A video production company has 2.3 TB of files across 14,000 items dumped into a flat "Downloads" and "Projects" folder over two years. Camera footage sits next to client contracts, temporary exports next to final deliverables, and five versions of the same file have names like "final_v2_REAL_final.mp4". Finding a specific client's raw footage means scrolling through thousands of files. Last week, an editor accidentally sent a client the wrong project's footage because the filenames were so similar.

The Solution

Using file-organizer to classify and sort files by type, date, and naming patterns, combined with batch-processor to handle the volume efficiently, the company transforms a chaotic flat directory into a structured archive in under 20 minutes.

Step-by-Step Walkthrough

1. Scan and classify all files

Analyze the entire directory to build a manifest of file types, sizes, dates, and naming patterns.

Scan /data/projects/ recursively and classify all 14,000 files. Group them by: file type (video, audio, image, document, project file), creation date, detected client name from filename patterns, and file size. Output a manifest to /reports/file_manifest.csv with columns for path, type, size, date, and suggested destination folder.

The scan produces a breakdown that reveals the scope of the disorganization:

File Classification Report — /data/projects/
=============================================
Total files scanned: 14,012
Total size:          2.31 TB

By type:
  Video  (.mp4, .mov, .mxf)     4,218 files    1.64 TB   (71.0%)
  Audio  (.wav, .mp3, .aac)     1,837 files    142 GB    ( 6.0%)
  Image  (.png, .jpg, .tiff)    4,102 files    189 GB    ( 8.0%)
  Document (.pdf, .docx)          923 files      2.1 GB  ( 0.1%)
  Project (.prproj, .aep, .blend) 614 files     38 GB    ( 1.6%)
  Other / unclassified           2,318 files    308 GB   (13.3%)

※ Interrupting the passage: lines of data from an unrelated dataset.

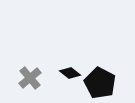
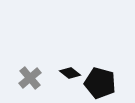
black pentagon: rotated 12 degrees counterclockwise
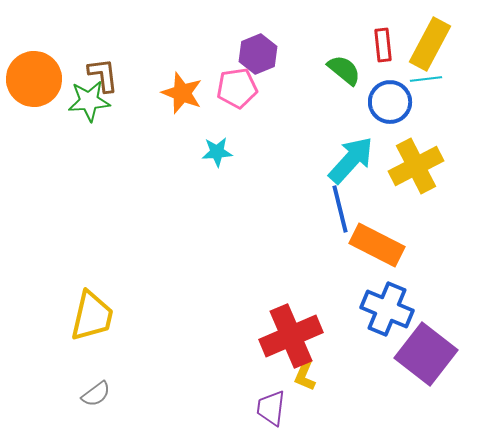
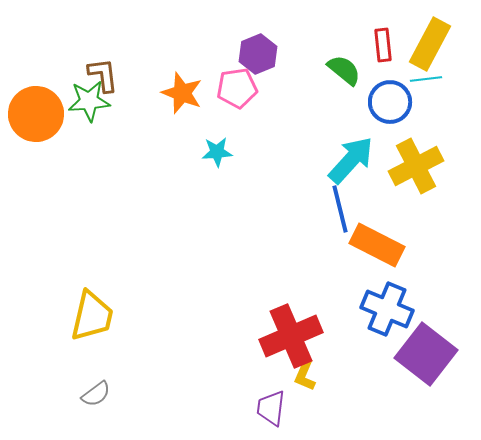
orange circle: moved 2 px right, 35 px down
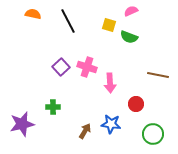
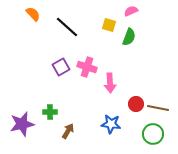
orange semicircle: rotated 35 degrees clockwise
black line: moved 1 px left, 6 px down; rotated 20 degrees counterclockwise
green semicircle: rotated 90 degrees counterclockwise
purple square: rotated 12 degrees clockwise
brown line: moved 33 px down
green cross: moved 3 px left, 5 px down
brown arrow: moved 17 px left
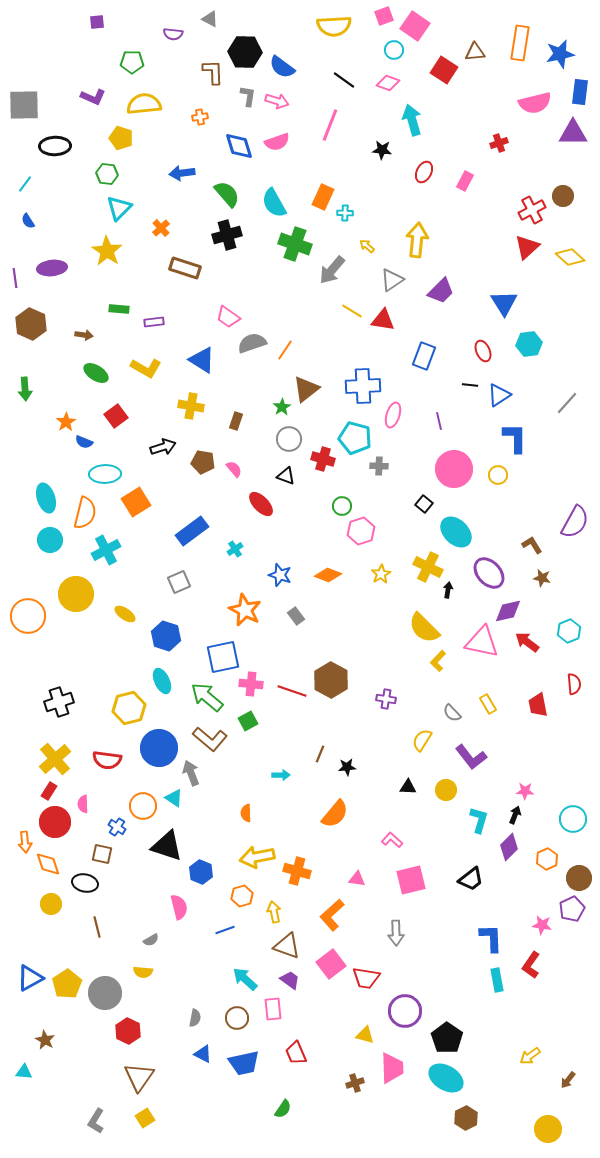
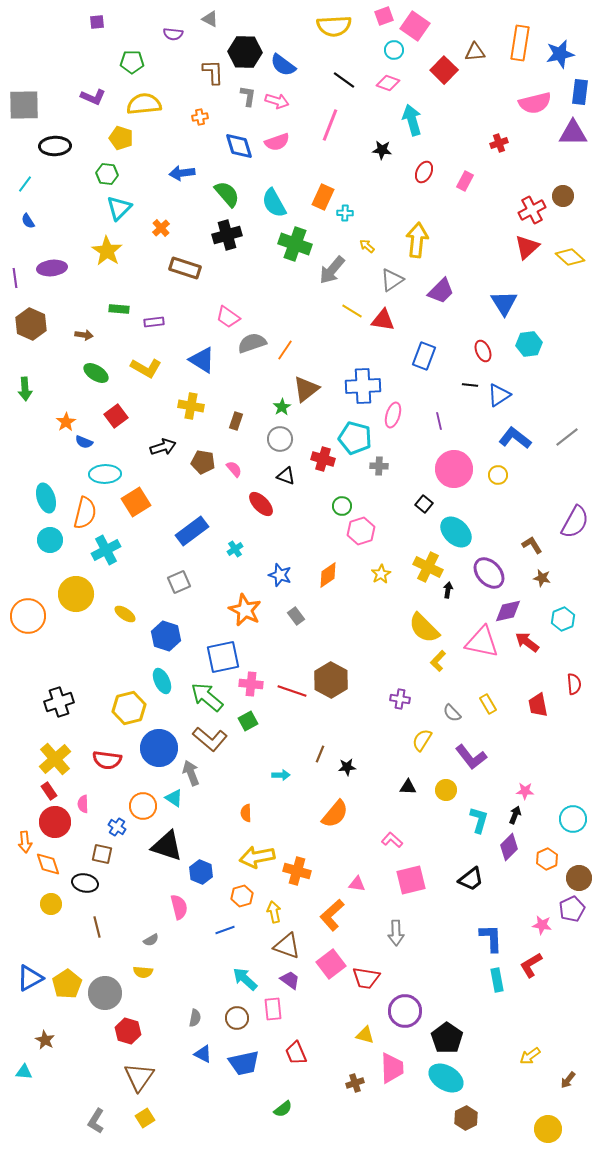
blue semicircle at (282, 67): moved 1 px right, 2 px up
red square at (444, 70): rotated 12 degrees clockwise
gray line at (567, 403): moved 34 px down; rotated 10 degrees clockwise
blue L-shape at (515, 438): rotated 52 degrees counterclockwise
gray circle at (289, 439): moved 9 px left
orange diamond at (328, 575): rotated 56 degrees counterclockwise
cyan hexagon at (569, 631): moved 6 px left, 12 px up
purple cross at (386, 699): moved 14 px right
red rectangle at (49, 791): rotated 66 degrees counterclockwise
pink triangle at (357, 879): moved 5 px down
red L-shape at (531, 965): rotated 24 degrees clockwise
red hexagon at (128, 1031): rotated 10 degrees counterclockwise
green semicircle at (283, 1109): rotated 18 degrees clockwise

Duplicates detected:             1,804 files    341 GB
Clients identified:              23 unique client names
Date range:                      2024-01-14 to 2026-02-19

This report immediately shows that nearly 15% of the storage is consumed by duplicates and that over 2,300 files could not be classified by filename alone, meaning they will need manual triage or more aggressive pattern matching.

2. Define organization rules and folder structure

Create a rule set that maps file classifications to a clean directory hierarchy.

Set up file organization rules: video files (.mp4, .mov, .mxf) go to /archive/{client}/{year}/{project}/footage/, audio files go to /archive/{client}/{year}/{project}/audio/, project files (.prproj, .aep, .blend) go to /archive/{client}/{year}/{project}/projects/, documents (.pdf, .docx) go to /archive/{client}/{year}/contracts/. Extract client name from the first segment of the filename before the underscore. Rename files to follow the pattern {client}{project}{type}_{sequence}.{ext}.

3. Execute the batch move with conflict resolution

Process all 14,000 files through the rules, handling duplicates and edge cases.

Use batch-processor to move all 14,000 files according to the rules. For duplicates: compare file hashes and skip exact duplicates (log them to /reports/duplicates.csv), keep the newer version for near-duplicates with similar names. Process in batches of 500 files with a dry-run first that outputs planned moves to /reports/dry_run.csv. After review, execute the actual moves.

4. Generate a searchable index and cleanup report

Build a final index of the organized archive and report on space recovered from duplicates.

Generate a searchable JSON index of the final archive structure at /archive/index.json. Include a summary report: total files organized, duplicates removed, space recovered, files that could not be classified (moved to /archive/_unsorted/), and a breakdown by client showing total storage used per client.

Real-World Example

The production company ran the pipeline on a Saturday morning. The scan identified 14,000 files totaling 2.3 TB, of which 1,800 were exact duplicates consuming 340 GB. After the dry-run review confirmed the moves looked correct, the batch processor reorganized everything into a clean client/year/project hierarchy in 18 minutes. The team recovered 340 GB of duplicate storage, and the editor who had been spending 15 minutes per day searching for files now finds anything in seconds using the searchable index.

Tips

  • Always run the dry-run step and review it before executing. Even well-tested rules can misclassify files when client naming conventions are inconsistent.
  • Hash-based duplicate detection (SHA-256) is reliable for exact matches but will not catch re-encoded videos. For video dedup, compare duration and resolution metadata instead.
  • Schedule the scan to run monthly on new files dropped into an inbox folder so the archive stays organized without manual intervention.
  • Back up the file manifest CSV before each run. If a move goes wrong, the manifest is your map for restoring the original layout.